Everything we need to do to become 100% sustainable boils down to having two things: enough renewable energy and the time to use it.
The good news is that we have more than enough renewable energy available to us to do everything we need. The question is whether we will have enough time to use it, to clean up our global messes before numerous ecological crises become catastrophes, and enough time to allow everyone access to enough food, water, and energy in equitable ways that will reduce the likelihood of conflicts over our limited resources. We know well enough how to do all this, but will we figure out how to get ourselves to actually do it in time?
Do you believe this? Can it be that simple? Well, it is simple to understand, but it is not so simple to make it happen.
Think of anything that needs to be done. Producing enough clean water for everyone, for example. The water itself is plentiful, but it is not necessarily clean or in the right places where people need it. How do we solve those issues? Energy is required to clean the water, or desalinate it, and energy is required to move it from place to place. The other variable is how long it takes to build the water reclamation facilities or desalination plants, or the time it takes for water to be shipped from flooded Northeastern US to parched South Africa.
What about all the pollution caused by mining and burning coal to get enough energy to do what we need? We know theoretically how to convert the wh*** process over to being 100% clean, using some of the energy generated to remove all of the exhaust pollutants, but there will not be much energy left over for us to use, and there will also be big h***s in the ground where the coal used to be. The same kind of thing applies to all other non-renewable sources of energy.
We should be asking ourselves, exactly how much energy would be required for each non-renewable source of energy to be 100% clean. How much will it cost in energy for us to make those energy production sources have zero footprint, as if they had zero effect on the environment? And then we should compare the true and complete cost of non-renewable sources with that of renewable sources.
We have enormous renewable energy available to us that is ultimately all derived from the sun or from geothermal energy already inside the Earth. Solar energy is still moderately expensive to produce, factoring in just the cost of producing and maintaining solar collectors, compared to the unfair, inaccurate, subsidized cost of producing energy from non-renewable sources.
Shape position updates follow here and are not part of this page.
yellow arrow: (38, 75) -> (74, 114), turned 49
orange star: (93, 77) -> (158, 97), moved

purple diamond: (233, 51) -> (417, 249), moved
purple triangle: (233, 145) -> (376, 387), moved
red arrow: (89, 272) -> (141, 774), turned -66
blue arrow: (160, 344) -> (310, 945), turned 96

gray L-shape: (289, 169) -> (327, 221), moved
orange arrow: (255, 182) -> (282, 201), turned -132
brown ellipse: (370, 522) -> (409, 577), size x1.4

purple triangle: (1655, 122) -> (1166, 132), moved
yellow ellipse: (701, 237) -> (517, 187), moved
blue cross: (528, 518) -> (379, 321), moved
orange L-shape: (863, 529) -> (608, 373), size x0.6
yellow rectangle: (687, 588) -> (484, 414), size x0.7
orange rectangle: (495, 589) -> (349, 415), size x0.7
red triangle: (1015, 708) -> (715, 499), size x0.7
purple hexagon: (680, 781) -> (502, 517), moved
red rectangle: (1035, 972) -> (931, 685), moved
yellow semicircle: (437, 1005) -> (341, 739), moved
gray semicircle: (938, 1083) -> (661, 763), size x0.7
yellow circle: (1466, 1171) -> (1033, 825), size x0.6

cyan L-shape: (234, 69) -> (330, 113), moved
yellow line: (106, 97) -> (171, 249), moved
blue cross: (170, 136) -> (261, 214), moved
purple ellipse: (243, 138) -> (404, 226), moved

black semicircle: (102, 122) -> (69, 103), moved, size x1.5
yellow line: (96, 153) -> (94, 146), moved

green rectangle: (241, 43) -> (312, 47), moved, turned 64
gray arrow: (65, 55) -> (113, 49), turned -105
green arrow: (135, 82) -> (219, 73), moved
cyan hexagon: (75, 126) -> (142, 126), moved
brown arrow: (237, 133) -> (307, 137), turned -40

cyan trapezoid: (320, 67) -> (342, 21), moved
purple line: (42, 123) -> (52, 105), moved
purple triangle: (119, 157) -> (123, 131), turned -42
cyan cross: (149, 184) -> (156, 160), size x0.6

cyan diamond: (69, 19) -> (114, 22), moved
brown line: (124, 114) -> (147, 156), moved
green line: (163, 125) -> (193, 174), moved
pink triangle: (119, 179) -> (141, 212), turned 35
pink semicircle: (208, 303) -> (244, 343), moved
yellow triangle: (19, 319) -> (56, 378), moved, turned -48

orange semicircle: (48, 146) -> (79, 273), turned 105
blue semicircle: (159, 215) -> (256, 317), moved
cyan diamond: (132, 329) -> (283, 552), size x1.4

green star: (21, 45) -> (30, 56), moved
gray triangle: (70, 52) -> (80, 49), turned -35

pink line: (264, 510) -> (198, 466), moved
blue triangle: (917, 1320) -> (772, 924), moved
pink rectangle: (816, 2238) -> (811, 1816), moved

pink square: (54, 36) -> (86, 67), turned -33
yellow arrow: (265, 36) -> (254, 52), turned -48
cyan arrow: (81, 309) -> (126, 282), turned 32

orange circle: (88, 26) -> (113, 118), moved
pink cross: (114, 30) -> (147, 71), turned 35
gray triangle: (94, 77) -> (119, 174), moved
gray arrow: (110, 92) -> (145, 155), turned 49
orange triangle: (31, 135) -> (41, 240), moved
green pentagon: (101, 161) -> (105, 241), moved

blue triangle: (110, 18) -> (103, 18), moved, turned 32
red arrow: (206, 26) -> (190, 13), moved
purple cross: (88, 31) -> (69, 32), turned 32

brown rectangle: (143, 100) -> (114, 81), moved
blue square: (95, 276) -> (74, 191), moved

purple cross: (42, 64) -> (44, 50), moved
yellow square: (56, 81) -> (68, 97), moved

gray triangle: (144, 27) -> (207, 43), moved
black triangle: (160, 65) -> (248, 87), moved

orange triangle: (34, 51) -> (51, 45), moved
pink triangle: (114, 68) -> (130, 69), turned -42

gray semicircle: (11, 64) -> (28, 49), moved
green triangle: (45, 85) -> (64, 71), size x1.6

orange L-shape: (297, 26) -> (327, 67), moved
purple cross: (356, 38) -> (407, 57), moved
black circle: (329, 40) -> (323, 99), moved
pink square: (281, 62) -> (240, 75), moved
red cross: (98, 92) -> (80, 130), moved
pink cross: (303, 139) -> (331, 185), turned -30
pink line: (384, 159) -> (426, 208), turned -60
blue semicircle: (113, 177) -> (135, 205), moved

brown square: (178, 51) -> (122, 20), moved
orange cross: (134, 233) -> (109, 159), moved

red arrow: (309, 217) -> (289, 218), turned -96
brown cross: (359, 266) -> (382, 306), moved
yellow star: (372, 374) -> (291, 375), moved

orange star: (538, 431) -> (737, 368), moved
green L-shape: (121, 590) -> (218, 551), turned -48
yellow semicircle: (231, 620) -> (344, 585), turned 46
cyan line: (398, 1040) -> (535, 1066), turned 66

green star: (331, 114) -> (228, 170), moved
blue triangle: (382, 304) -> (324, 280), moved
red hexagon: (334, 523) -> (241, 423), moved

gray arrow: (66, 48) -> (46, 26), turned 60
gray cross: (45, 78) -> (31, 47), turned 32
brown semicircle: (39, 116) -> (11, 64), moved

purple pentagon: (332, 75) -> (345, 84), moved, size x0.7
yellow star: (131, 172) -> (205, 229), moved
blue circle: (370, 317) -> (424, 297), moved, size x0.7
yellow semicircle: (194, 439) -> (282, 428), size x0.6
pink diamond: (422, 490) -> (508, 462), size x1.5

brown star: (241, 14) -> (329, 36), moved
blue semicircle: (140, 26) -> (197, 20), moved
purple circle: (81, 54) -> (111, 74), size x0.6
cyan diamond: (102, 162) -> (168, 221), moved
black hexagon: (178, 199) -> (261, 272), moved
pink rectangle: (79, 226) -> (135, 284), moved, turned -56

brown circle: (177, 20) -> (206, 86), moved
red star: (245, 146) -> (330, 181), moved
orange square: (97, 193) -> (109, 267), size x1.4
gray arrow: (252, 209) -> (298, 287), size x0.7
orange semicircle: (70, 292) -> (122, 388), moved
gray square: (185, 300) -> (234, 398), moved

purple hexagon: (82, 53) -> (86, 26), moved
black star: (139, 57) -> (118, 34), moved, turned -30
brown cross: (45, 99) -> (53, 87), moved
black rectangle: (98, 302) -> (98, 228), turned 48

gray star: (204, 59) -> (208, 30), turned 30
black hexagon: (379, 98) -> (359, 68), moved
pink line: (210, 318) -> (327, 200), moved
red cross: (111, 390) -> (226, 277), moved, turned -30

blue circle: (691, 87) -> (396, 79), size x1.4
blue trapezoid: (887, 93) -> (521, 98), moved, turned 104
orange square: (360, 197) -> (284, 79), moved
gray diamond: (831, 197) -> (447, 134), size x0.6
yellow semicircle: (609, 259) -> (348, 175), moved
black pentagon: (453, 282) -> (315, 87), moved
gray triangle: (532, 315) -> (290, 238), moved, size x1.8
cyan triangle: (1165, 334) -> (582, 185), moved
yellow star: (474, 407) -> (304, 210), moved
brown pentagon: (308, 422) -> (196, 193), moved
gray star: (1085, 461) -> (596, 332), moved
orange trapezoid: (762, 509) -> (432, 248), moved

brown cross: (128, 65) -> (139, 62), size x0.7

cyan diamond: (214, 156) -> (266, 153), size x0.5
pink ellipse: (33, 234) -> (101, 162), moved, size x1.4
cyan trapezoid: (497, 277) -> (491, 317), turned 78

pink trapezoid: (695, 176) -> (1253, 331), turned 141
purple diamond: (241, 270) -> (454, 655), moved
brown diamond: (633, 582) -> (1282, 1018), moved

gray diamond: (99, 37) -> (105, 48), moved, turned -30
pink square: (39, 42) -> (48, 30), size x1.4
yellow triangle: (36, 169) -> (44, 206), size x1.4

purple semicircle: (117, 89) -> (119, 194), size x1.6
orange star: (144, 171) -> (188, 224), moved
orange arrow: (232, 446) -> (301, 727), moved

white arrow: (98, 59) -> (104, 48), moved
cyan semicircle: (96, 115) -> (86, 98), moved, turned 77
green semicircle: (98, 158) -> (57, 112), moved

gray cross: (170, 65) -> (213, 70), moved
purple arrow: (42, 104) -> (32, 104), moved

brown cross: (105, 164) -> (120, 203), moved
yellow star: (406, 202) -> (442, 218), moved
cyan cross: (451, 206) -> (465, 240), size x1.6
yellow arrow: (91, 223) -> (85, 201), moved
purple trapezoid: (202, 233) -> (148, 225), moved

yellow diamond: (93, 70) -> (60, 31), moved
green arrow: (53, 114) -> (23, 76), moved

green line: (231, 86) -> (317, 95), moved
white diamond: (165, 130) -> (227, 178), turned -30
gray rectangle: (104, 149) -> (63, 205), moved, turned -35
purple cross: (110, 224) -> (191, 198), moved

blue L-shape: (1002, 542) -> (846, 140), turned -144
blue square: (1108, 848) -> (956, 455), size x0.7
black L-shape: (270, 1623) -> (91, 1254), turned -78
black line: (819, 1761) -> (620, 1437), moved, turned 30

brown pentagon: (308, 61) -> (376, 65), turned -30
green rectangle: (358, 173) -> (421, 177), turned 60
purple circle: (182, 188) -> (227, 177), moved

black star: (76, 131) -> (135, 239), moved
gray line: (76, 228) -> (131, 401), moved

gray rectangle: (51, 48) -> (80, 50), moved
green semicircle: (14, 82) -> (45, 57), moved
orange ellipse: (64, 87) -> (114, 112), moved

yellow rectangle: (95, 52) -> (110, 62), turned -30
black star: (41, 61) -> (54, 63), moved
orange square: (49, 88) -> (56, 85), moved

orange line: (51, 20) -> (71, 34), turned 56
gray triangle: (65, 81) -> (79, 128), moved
But the economics are much better for wind energy, which is already competitive with non-renewable sources. The total amount of geothermal energy available to us near the surface of the earth is thousands of times more than we need.
All of the renewable sources of energy require some construction of collectors to actually capture that energy, and then we have to consider storage and transmission. This construction requires energy as well, and for that, we may initially use some non-renewable sources, but then the energy produced from renewable sources can be used in further construction. The question of economics is whether the energy cost of construction, factoring in the expected costs over the lifetime of all the facilities, is less than the energy we can expect to gain. If net energy is positive, we are good to go.
As a thought experiment, consider what the world would be like if energy were free, completely free. Then we could do anything we knew how to do very inexpensively, almost as free as the energy itself. The remaining cost is time. And time is money, as you know.